“ETHICS COMPLAINT: Polygraph Expert: Test Inconclusive”

Las Vegas Review-Journal reporter Frank Geary reports on a polygraph “test” that the Review-Journal paid Nevada polygrapher Dick Putnam to administer to Gene Smith, a fired Clark County, Nevada employee who has filed an ethics complaint “accusing Clark County Commissioner Erin Kenny of conspiring to break into the county administration building to copy records in an attempt to hurt Commissioner Mary Kincaid’s re-election chances.”

Results of Smith’s test were inconclusive, according to a report released Monday by the examiner, Dick Putnam, a Reno area resident who performed polygraph tests for 16 years for the Washoe County Sheriff’s Department and who state courts recognize as an expert in the field.

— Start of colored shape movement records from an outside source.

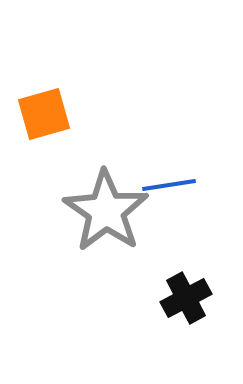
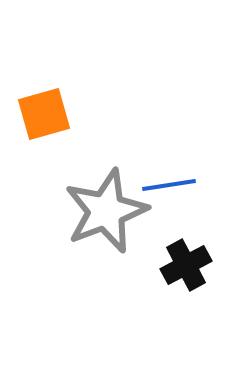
gray star: rotated 16 degrees clockwise
black cross: moved 33 px up
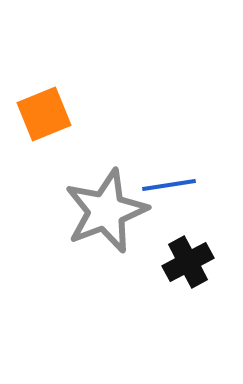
orange square: rotated 6 degrees counterclockwise
black cross: moved 2 px right, 3 px up
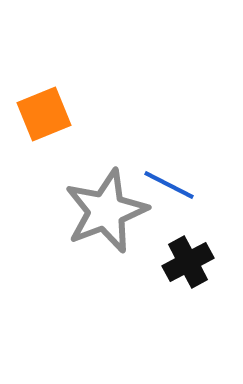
blue line: rotated 36 degrees clockwise
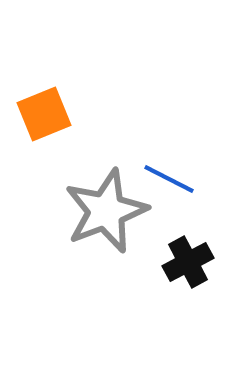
blue line: moved 6 px up
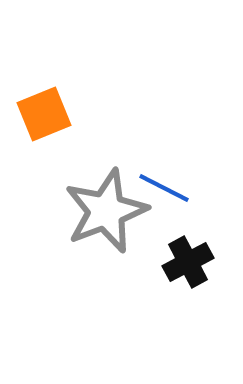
blue line: moved 5 px left, 9 px down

The test, which lasted about three hours, was performed at a downtown Las Vegas law office and only Putnam and Smith were in the room at the time.

Smith’s results don’t indicate whether he was being truthful in his allegations against Kenny, Putnam said. Five percent to 10 percent of polygraph tests come back with inconclusive results, which can occur if a subject is nervous or if the questions are poorly worded, according to polygraph experts outside Nevada. Experts say such results can also occur when the subject is being deceptive.

“The charts obtained from two separate sets of questions were not adequate to support any opinion with regard to (Smith’s) truthfulness,” Putnam said. “Why inconclusive results occur has been studied, but no one has been able to come up with an answer.”